All documents subsequently filed by the Registrant pursuant to
Sections 13(a), 13(c), 14 and 15(d) of the Exchange Act, prior to the filing of
a post-effective amendment which indicates that all of the securities offered
have been sold or which deregisters all securities then remaining unsold, shall
be deemed to be incorporated by reference in this Registration Statement and to
be a part hereof from the date of filing of such documents. Any statement
contained in a document incorporated or deemed to be incorporated by reference
herein shall be deemed to be modified or superseded for purposes of this
Registration Statement to the extent that a statement contained herein or in any
other subsequently filed document which also is or is deemed to be incorporated
by reference herein modifies or supersedes such statement. Any statement so
modified or superseded shall not be deemed, except as so modified or superseded,
to constitute a part of this Registration Statement.

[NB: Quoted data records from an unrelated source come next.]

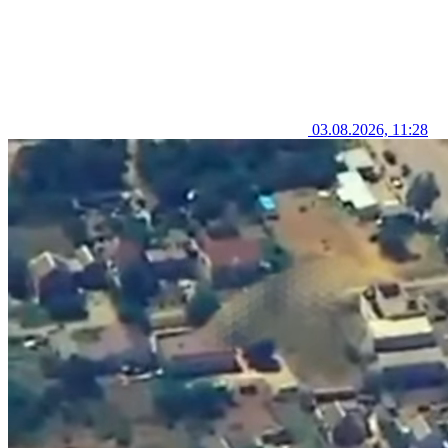
03.08.2026, 11:28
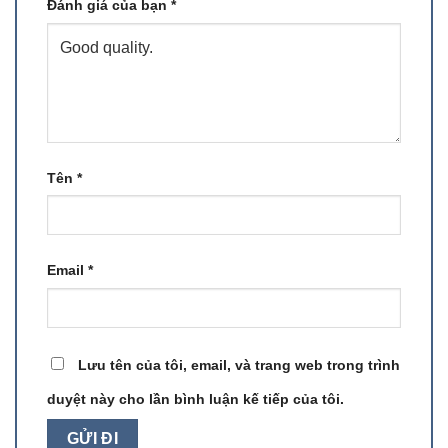
Đánh giá của bạn
*
Tên
*
Email
*
Lưu tên của tôi, email, và trang web trong trình
duyệt này cho lần bình luận kế tiếp của tôi.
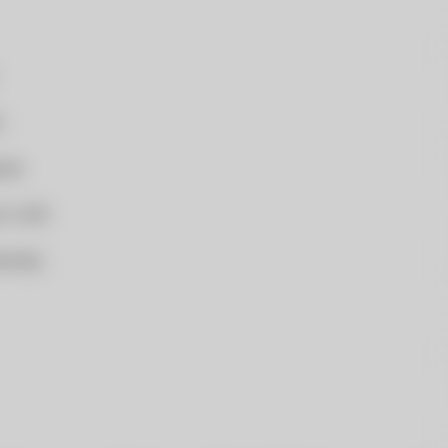
e
ole
ych LAN
zewody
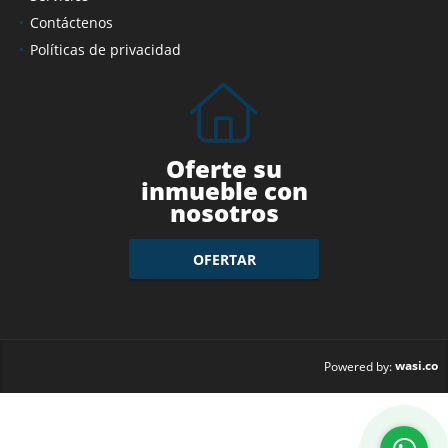
Servicios
Contáctenos
Políticas de privacidad
Oferte su
inmueble con
nosotros
OFERTAR
wasi.co
Powered by:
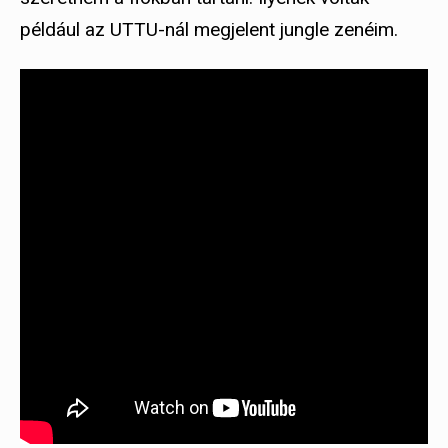
például az UTTU-nál megjelent jungle zenéim.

ITEM 4. DESCRIPTION OF SECURITIES
Not applicable.
ITEM 5. INTERESTS OF NAMED EXPERTS AND COUNSEL
The legality of the shares of Common Stock offered pursuant to this
Registration Statement will be passed upon by Jocelyn F.L. Barandiaran, Senior
Vice President, General Counsel and Secretary of the Registrant. Ms. Barandiaran
has been granted options to purchase 36,235 shares of Common Stock under the
Registrant's Amended and Restated 1992 Stock Option and Restricted Stock and
Unit Award Plan, as amended.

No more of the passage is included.